I think David has to blame this one on living on the other side of the pond. To be into this episode, as I really am, you have to understand the political situ of the time, along with elements of the history of the British Monarchy. Even if you don't live here, you can get a hint of the idea, which is a good one. I disagree that the lack of sight of any troops lets the thing down. Personally, I find it adds to the tension: what you don't see and imagine outside the barracks is more frightening than what you would see. It also has a special place in my heart as the first episode of The Avengers that I saw. What lets it down is the rushed ending. We get a nice, slow, steady build up of tension throughout the episode, and then the whole thing seems to gallop at the end, completely ruining the curve, not to mention a solid piece of direction and scripting. The use of film for the exterior shots adds an extra touch of class.

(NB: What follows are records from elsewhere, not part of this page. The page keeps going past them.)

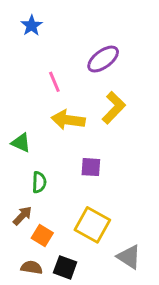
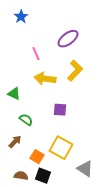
green semicircle: (39, 182) -> (26, 120), turned -56
orange square: (42, 236) -> (37, 157), moved

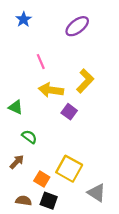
purple ellipse: (68, 39) -> (77, 26), moved
purple square: (60, 110) -> (69, 112), moved, turned 32

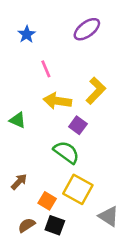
blue star: (24, 19) -> (27, 34), moved
green semicircle: (29, 137) -> (66, 152), moved, size x1.5
brown semicircle: (24, 201) -> (27, 225), turned -42

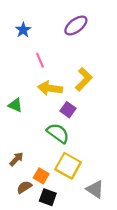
brown semicircle: (27, 225) -> (24, 187), moved

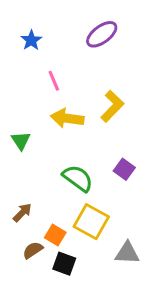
green triangle: (15, 105) -> (21, 141), turned 32
purple square: (68, 110) -> (124, 169), moved
gray triangle: (95, 189) -> (127, 253), turned -30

This is a really fine episode for a lot of reasons. Firstly, Pat and Honor are clearly having fun, Pat especially. His line about getting "supplies" is great, but for me he manages to trump it with his response to Honor's line, "I suppose it never occurred to you that you're not supposed to put leather in a washing machine?" to which he replies, "yes, but surely cows get wet sometimes?" His scenes with Jessop are fantastic, and his surly military historian act is a scream. The way he "gooses" Cathy to get her attention stands out, too—had it been another situation, there's no way he'd have got away with it! Honor's judo scenes and her reactions to Trench and Stuart-Bollinger are well judged.

The late Roy Kinnear, as ever, is excellent as the "conveniently corrupt" Private Jessop, who does good for Steed and Cathy in the end. The scene where he and Steed discuss the merits of the latter's last dinner is priceless, and at the end of Steed's tensely shot break in his delivery of "Are ye hungry Major Steed?" is a great way to end the first act. I think the implication is that Jessop either loads the firing squad's rifles with blanks or persuades them to miss. I wish that had been cleared up, as it is a little messy.

John Thaw is regarded today as one of our country's finest screen actors, and here you can see why. His Captain Trench is the complete opposite to Jessop. No redeeming features, if any, surly, ambitious, and arrogant. The way he drools over Cathy and ends up receiving a good kick for his troubles is wonderfully played. His blatant distrust and dislike of Steed is well shot and acted. I just wonder how he manages to demolish the staircase when he's shot! As the video notes, this was probably a warm-up for his role in the ATV series Redcap about the military police. It's a credit to the actor that we manage to hate his villain as much as we gun for his heroes, such as Regan and Morse. I wish they'd explained the plot more about his affair with Bollinger's wife; they refer to it, but it never really serves any significant purpose. Better to have been left out.

Mention must also go to Duncan Macrae as the flamboyant army general—a solid performance that occasionally goes too far, but is well thought out and executed. He and Kinnear would later star in a sitcom together called The Rag Trade, by the way.

Nice. 8/10.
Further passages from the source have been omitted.